Aqui se dão alvíssaras e trocam ideias sobre temas gerais, o Alentejo e o poder local, e vou dando notícias das minhas reflexões sobre temas da actualidade e de acontecimentos que achar que devem ser divulgados por esta via.

Aqui se dão alvíssaras e trocam ideias sobre temas gerais, o Alentejo e o poder local, e vou dando notícias das minhas reflexões sobre temas da actualidade e de acontecimentos que achar que devem ser divulgados por esta via.

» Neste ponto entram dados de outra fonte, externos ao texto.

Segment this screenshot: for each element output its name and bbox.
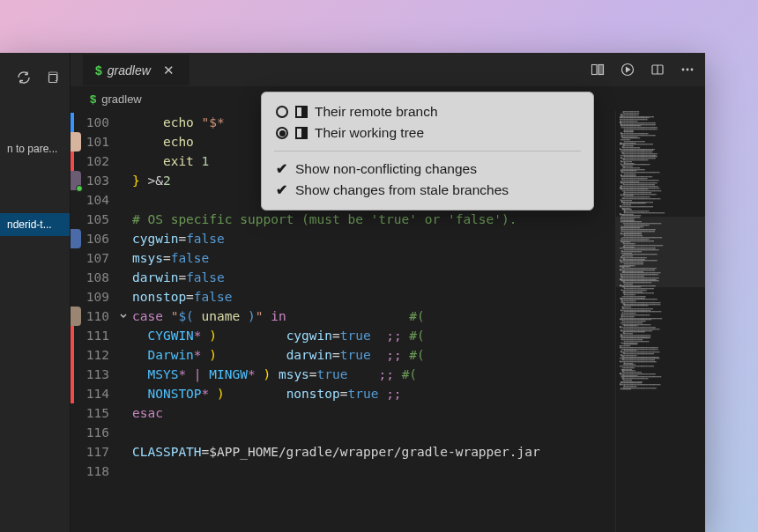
change-indicator bbox=[71, 113, 74, 132]
code-line[interactable]: 107msys=false bbox=[78, 248, 615, 268]
code-content: nonstop=false bbox=[132, 287, 615, 307]
tab-label: gradlew bbox=[108, 63, 151, 78]
fold-gutter bbox=[115, 403, 132, 423]
svg-rect-1 bbox=[592, 65, 598, 75]
radio-icon bbox=[276, 106, 288, 118]
fold-gutter bbox=[115, 113, 132, 132]
code-line[interactable]: 118 bbox=[78, 462, 615, 481]
menu-item-label: Their remote branch bbox=[315, 104, 438, 120]
menu-item-label: Their working tree bbox=[315, 125, 424, 141]
code-line[interactable]: 114 NONSTOP* ) nonstop=true ;; bbox=[78, 384, 615, 403]
line-number: 106 bbox=[78, 229, 115, 248]
line-number: 115 bbox=[78, 403, 115, 423]
menu-item[interactable]: ✔Show non-conflicting changes bbox=[262, 159, 593, 180]
fold-gutter bbox=[115, 151, 132, 171]
presence-avatar[interactable] bbox=[71, 229, 81, 248]
minimap[interactable]: ██▄▄▄▄▄▄▄▄▄▄▄▄▄▄▄▄▄▄ █▄▄▄▄▄▄▄▄▄▄▄▄▄▄▄▄▄▄… bbox=[615, 111, 705, 532]
code-line[interactable]: 111 CYGWIN* ) cygwin=true ;; #( bbox=[78, 326, 615, 345]
code-content: cygwin=false bbox=[132, 229, 615, 248]
svg-rect-0 bbox=[49, 75, 57, 83]
radio-icon bbox=[276, 127, 288, 139]
line-number: 116 bbox=[78, 423, 115, 442]
fold-gutter bbox=[115, 287, 132, 307]
breadcrumb-label: gradlew bbox=[101, 92, 142, 106]
tab-gradlew[interactable]: $ gradlew ✕ bbox=[83, 55, 190, 85]
code-content: Darwin* ) darwin=true ;; #( bbox=[132, 345, 615, 365]
code-line[interactable]: 110case "$( uname )" in #( bbox=[78, 307, 615, 326]
refresh-icon[interactable] bbox=[13, 67, 34, 88]
split-editor-icon[interactable] bbox=[647, 59, 668, 80]
run-icon[interactable] bbox=[617, 59, 638, 80]
code-line[interactable]: 113 MSYS* | MINGW* ) msys=true ;; #( bbox=[78, 365, 615, 384]
line-number: 114 bbox=[78, 384, 115, 403]
diff-glyph-icon bbox=[295, 106, 308, 118]
code-line[interactable]: 109nonstop=false bbox=[78, 287, 615, 307]
fold-gutter bbox=[115, 326, 132, 345]
menu-item[interactable]: ✔Show changes from stale branches bbox=[262, 180, 593, 201]
svg-point-9 bbox=[691, 69, 694, 71]
fold-gutter bbox=[115, 229, 132, 248]
diff-glyph-icon bbox=[295, 127, 308, 139]
menu-item[interactable]: Their working tree bbox=[262, 122, 593, 144]
fold-gutter bbox=[115, 132, 132, 151]
line-number: 101 bbox=[78, 132, 115, 151]
change-indicator bbox=[71, 326, 74, 345]
presence-avatar[interactable] bbox=[71, 307, 81, 326]
svg-rect-3 bbox=[598, 65, 604, 75]
line-number: 108 bbox=[78, 268, 115, 287]
code-content: darwin=false bbox=[132, 268, 615, 287]
line-number: 102 bbox=[78, 151, 115, 171]
fold-gutter bbox=[115, 268, 132, 287]
sidebar-item[interactable]: n to pare... bbox=[0, 137, 70, 160]
fold-gutter[interactable] bbox=[115, 307, 132, 326]
fold-gutter bbox=[115, 210, 132, 229]
minimap-slider[interactable] bbox=[616, 217, 705, 287]
tab-bar-actions bbox=[587, 59, 698, 80]
code-content: # OS specific support (must be 'true' or… bbox=[132, 210, 615, 229]
check-icon: ✔ bbox=[276, 182, 288, 198]
fold-gutter bbox=[115, 171, 132, 190]
presence-gutter bbox=[71, 111, 78, 532]
check-icon: ✔ bbox=[276, 161, 288, 177]
collapse-all-icon[interactable] bbox=[41, 67, 63, 88]
presence-avatar[interactable] bbox=[71, 132, 81, 151]
menu-item-label: Show changes from stale branches bbox=[295, 182, 509, 198]
code-line[interactable]: 115esac bbox=[78, 403, 615, 423]
menu-item-label: Show non-conflicting changes bbox=[295, 161, 477, 177]
fold-gutter bbox=[115, 462, 132, 481]
change-indicator bbox=[71, 345, 74, 365]
line-number: 117 bbox=[78, 442, 115, 462]
fold-gutter bbox=[115, 345, 132, 365]
line-number: 110 bbox=[78, 307, 115, 326]
code-line[interactable]: 117CLASSPATH=$APP_HOME/gradle/wrapper/gr… bbox=[78, 442, 615, 462]
code-line[interactable]: 112 Darwin* ) darwin=true ;; #( bbox=[78, 345, 615, 365]
presence-avatar[interactable] bbox=[71, 171, 81, 190]
code-line[interactable]: 116 bbox=[78, 423, 615, 442]
fold-gutter bbox=[115, 384, 132, 403]
change-indicator bbox=[71, 151, 74, 171]
compare-changes-icon[interactable] bbox=[587, 59, 608, 80]
more-actions-icon[interactable] bbox=[677, 59, 698, 80]
code-content: CLASSPATH=$APP_HOME/gradle/wrapper/gradl… bbox=[132, 442, 615, 462]
code-line[interactable]: 108darwin=false bbox=[78, 268, 615, 287]
menu-item[interactable]: Their remote branch bbox=[262, 101, 593, 122]
code-content: MSYS* | MINGW* ) msys=true ;; #( bbox=[132, 365, 615, 384]
code-line[interactable]: 106cygwin=false bbox=[78, 229, 615, 248]
svg-point-8 bbox=[687, 69, 689, 71]
presence-online-dot bbox=[76, 185, 83, 192]
shell-file-icon: $ bbox=[90, 92, 96, 106]
sidebar-item[interactable]: nderid-t... bbox=[0, 213, 70, 236]
line-number: 112 bbox=[78, 345, 115, 365]
line-number: 111 bbox=[78, 326, 115, 345]
code-content: msys=false bbox=[132, 248, 615, 268]
code-content bbox=[132, 423, 615, 442]
line-number: 118 bbox=[78, 462, 115, 481]
code-content: case "$( uname )" in #( bbox=[132, 307, 615, 326]
code-content: CYGWIN* ) cygwin=true ;; #( bbox=[132, 326, 615, 345]
code-line[interactable]: 105# OS specific support (must be 'true'… bbox=[78, 210, 615, 229]
change-indicator bbox=[71, 365, 74, 384]
code-content: NONSTOP* ) nonstop=true ;; bbox=[132, 384, 615, 403]
close-icon[interactable]: ✕ bbox=[161, 63, 177, 78]
svg-point-7 bbox=[682, 69, 685, 71]
line-number: 109 bbox=[78, 287, 115, 307]
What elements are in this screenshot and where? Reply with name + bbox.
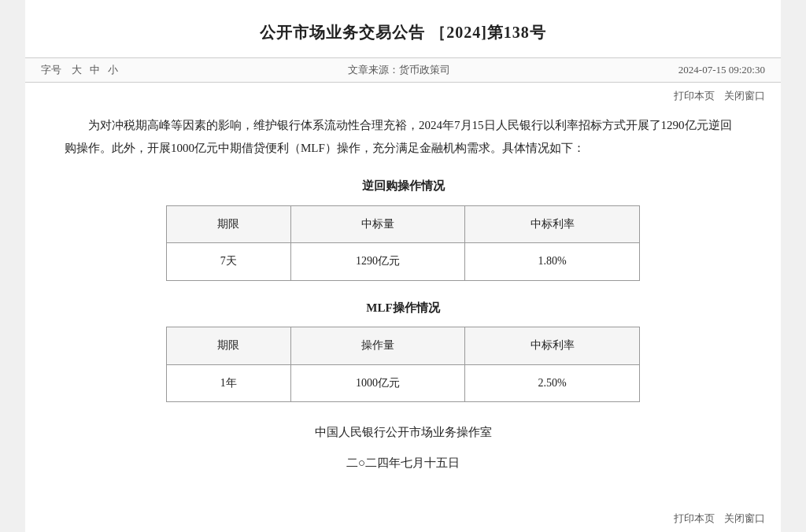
bottom-action-bar: 打印本页 关闭窗口 [25, 505, 781, 529]
table1-row1-col3: 1.80% [465, 243, 640, 281]
footer-org: 中国人民银行公开市场业务操作室 [65, 421, 741, 444]
table2-col3-header: 中标利率 [465, 327, 640, 365]
table1-row1-col1: 7天 [167, 243, 291, 281]
close-button-top[interactable]: 关闭窗口 [724, 89, 765, 103]
table2-header-row: 期限 操作量 中标利率 [167, 327, 640, 365]
font-medium-button[interactable]: 中 [87, 63, 102, 77]
table2-row1-col2: 1000亿元 [290, 364, 465, 402]
table1: 期限 中标量 中标利率 7天 1290亿元 1.80% [166, 205, 640, 281]
table1-col1-header: 期限 [167, 205, 291, 243]
datetime: 2024-07-15 09:20:30 [678, 64, 765, 76]
main-title: 公开市场业务交易公告 ［2024]第138号 [25, 0, 781, 57]
table1-col2-header: 中标量 [290, 205, 465, 243]
table1-row1-col2: 1290亿元 [290, 243, 465, 281]
print-button-bottom[interactable]: 打印本页 [674, 512, 715, 526]
table2: 期限 操作量 中标利率 1年 1000亿元 2.50% [166, 327, 640, 402]
top-action-bar: 打印本页 关闭窗口 [25, 83, 781, 106]
font-size-controls: 字号 大 中 小 [41, 63, 120, 77]
table1-header-row: 期限 中标量 中标利率 [167, 205, 640, 243]
table2-col2-header: 操作量 [290, 327, 465, 365]
table2-title: MLF操作情况 [65, 297, 741, 320]
table2-col1-header: 期限 [167, 327, 291, 365]
font-size-label: 字号 [41, 63, 61, 77]
table1-title: 逆回购操作情况 [65, 175, 741, 198]
source-info: 文章来源：货币政策司 [348, 63, 450, 77]
font-small-button[interactable]: 小 [105, 63, 120, 77]
page-wrapper: 公开市场业务交易公告 ［2024]第138号 字号 大 中 小 文章来源：货币政… [25, 0, 781, 532]
table2-row-1: 1年 1000亿元 2.50% [167, 364, 640, 402]
table2-row1-col1: 1年 [167, 364, 291, 402]
close-button-bottom[interactable]: 关闭窗口 [724, 512, 765, 526]
table2-row1-col3: 2.50% [465, 364, 640, 402]
content-area: 为对冲税期高峰等因素的影响，维护银行体系流动性合理充裕，2024年7月15日人民… [25, 106, 781, 490]
font-large-button[interactable]: 大 [69, 63, 84, 77]
footer-date: 二○二四年七月十五日 [65, 452, 741, 475]
table1-col3-header: 中标利率 [465, 205, 640, 243]
print-button-top[interactable]: 打印本页 [674, 89, 715, 103]
top-bar: 字号 大 中 小 文章来源：货币政策司 2024-07-15 09:20:30 [25, 57, 781, 83]
intro-text: 为对冲税期高峰等因素的影响，维护银行体系流动性合理充裕，2024年7月15日人民… [65, 114, 741, 159]
table1-row-1: 7天 1290亿元 1.80% [167, 243, 640, 281]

O que é que (ainda) me prende ao PCP?

Esta é uma questão que, cada vez mais com maior frequência, me colocam e que eu coloco a mim mesmo.

É verdade que me continuo a identificar com a sua ideologia, embora recusando aceitá-la como um dogma que alguns pretendem impor.

É também verdade que me identifico com a generalidade das políticas que propõe e defende bem como das críticas que faz ao sistema capitalista e às forças políticas que as aplicam.

É ainda verdade que também me identifico com muitos dos princípios que defende, como o trabalho, a competência, a honestidade, o desprendimento dos lugares que se exercem, embora cada vez menos aplicados por cada vez mais.

Mas se todas essas razões pesam na minha filiação no PCP, há uma outra que é mais determinante que todas elas, que é a relação fraterna e solidária que mantenho com a sua base social de apoio e alguns dos seus protagonistas, principalmente a nível local.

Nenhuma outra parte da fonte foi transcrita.